• _Work instruction_
Lines to restate from the data below: from the one containing "店内に入り、席に案内してもらいます。" to the one containing "takimata sanctus est Lorem ipsum dolor sit", both included. Give them again exactly, and only them.

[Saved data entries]
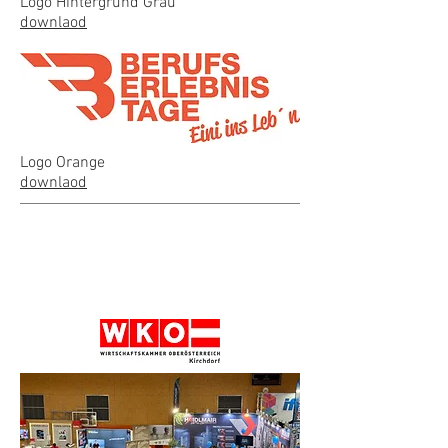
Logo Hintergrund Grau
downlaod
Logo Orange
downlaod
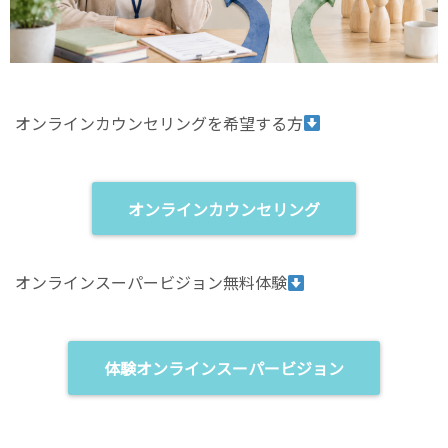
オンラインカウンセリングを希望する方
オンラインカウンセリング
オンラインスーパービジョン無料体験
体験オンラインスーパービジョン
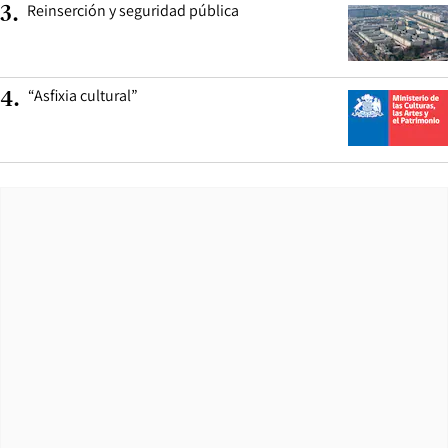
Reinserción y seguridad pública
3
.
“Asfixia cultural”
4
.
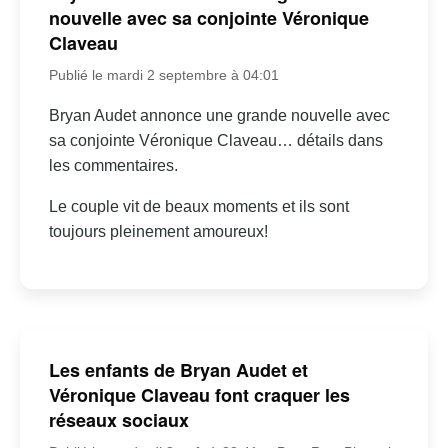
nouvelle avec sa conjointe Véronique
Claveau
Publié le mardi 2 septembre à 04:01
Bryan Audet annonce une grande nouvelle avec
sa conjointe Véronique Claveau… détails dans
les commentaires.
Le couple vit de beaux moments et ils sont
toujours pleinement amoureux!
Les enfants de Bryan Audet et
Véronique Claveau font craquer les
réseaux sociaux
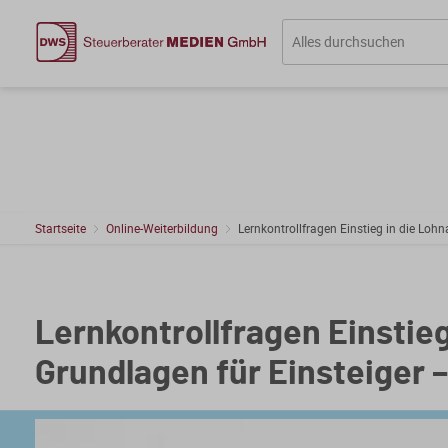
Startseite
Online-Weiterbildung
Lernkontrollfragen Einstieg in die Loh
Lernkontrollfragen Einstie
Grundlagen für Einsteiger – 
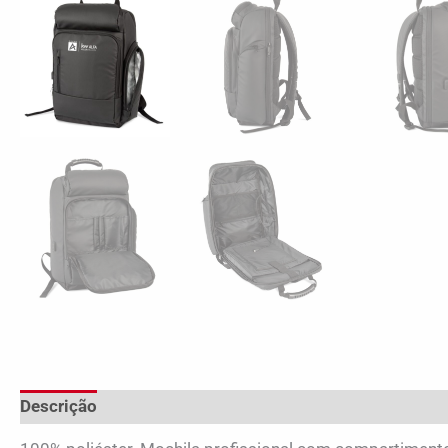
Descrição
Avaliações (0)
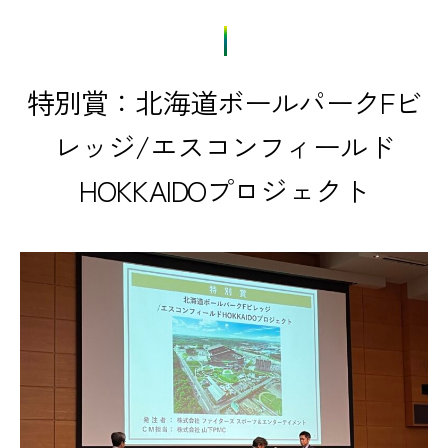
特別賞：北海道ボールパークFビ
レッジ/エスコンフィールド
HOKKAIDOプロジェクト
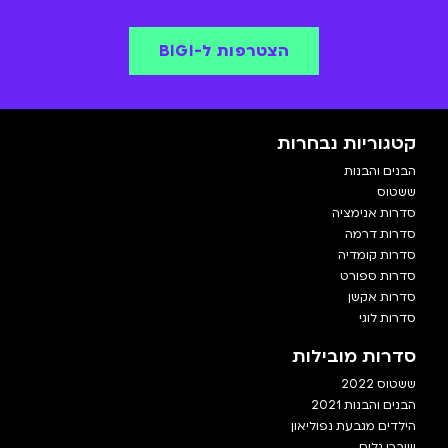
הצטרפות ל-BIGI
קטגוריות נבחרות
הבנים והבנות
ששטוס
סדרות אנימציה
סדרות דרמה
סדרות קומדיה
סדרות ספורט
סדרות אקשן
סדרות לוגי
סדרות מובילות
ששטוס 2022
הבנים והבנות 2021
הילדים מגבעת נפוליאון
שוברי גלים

---

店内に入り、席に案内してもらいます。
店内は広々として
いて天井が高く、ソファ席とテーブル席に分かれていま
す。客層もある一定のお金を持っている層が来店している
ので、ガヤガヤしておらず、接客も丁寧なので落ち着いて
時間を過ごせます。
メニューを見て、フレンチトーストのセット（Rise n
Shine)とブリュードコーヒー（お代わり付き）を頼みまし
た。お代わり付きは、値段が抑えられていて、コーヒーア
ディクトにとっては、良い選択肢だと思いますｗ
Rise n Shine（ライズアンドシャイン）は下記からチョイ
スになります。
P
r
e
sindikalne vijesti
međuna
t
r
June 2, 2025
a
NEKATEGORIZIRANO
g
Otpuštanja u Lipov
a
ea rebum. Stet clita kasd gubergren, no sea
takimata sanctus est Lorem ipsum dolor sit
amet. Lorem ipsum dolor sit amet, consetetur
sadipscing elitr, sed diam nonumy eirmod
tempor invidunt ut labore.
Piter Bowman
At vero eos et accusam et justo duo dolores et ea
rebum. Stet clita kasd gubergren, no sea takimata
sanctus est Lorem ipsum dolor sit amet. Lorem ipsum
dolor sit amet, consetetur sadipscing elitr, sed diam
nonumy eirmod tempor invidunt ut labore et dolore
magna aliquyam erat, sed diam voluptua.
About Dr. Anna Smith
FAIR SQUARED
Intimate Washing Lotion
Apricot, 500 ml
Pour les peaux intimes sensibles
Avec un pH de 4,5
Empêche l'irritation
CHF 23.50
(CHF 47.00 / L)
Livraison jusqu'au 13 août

* * *

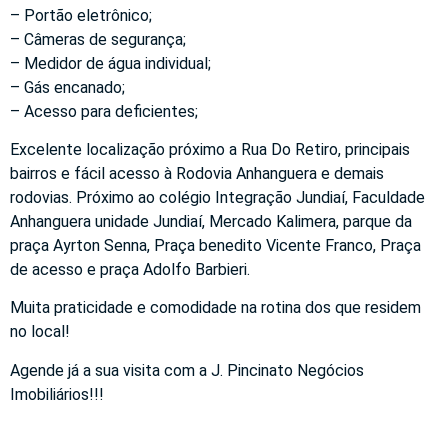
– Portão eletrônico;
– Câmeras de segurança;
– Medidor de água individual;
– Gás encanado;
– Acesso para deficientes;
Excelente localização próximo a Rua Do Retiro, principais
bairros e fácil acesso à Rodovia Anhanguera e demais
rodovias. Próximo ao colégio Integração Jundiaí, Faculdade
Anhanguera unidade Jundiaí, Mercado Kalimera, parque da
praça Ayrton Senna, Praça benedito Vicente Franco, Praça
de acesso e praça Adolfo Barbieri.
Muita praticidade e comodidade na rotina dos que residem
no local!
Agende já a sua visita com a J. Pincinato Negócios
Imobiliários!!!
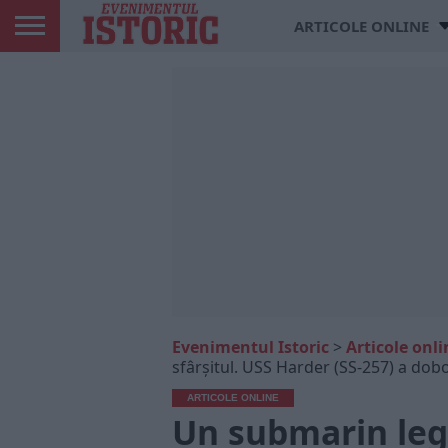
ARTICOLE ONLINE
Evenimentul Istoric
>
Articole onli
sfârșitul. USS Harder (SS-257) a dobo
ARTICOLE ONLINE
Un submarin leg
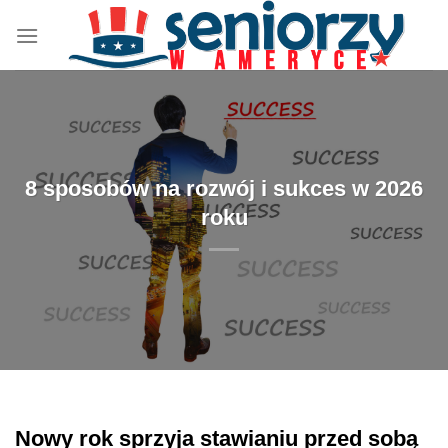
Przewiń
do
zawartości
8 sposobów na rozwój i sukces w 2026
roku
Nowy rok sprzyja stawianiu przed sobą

• _Answer space_
店内に入り、席に案内してもらいます。
店内は広々として
いて天井が高く、ソファ席とテーブル席に分かれていま
す。客層もある一定のお金を持っている層が来店している
ので、ガヤガヤしておらず、接客も丁寧なので落ち着いて
時間を過ごせます。
メニューを見て、フレンチトーストのセット（Rise n
Shine)とブリュードコーヒー（お代わり付き）を頼みまし
た。お代わり付きは、値段が抑えられていて、コーヒーア
ディクトにとっては、良い選択肢だと思いますｗ
Rise n Shine（ライズアンドシャイン）は下記からチョイ
スになります。
P
r
e
sindikalne vijesti
međuna
t
r
June 2, 2025
a
NEKATEGORIZIRANO
g
Otpuštanja u Lipov
a
ea rebum. Stet clita kasd gubergren, no sea
takimata sanctus est Lorem ipsum dolor sit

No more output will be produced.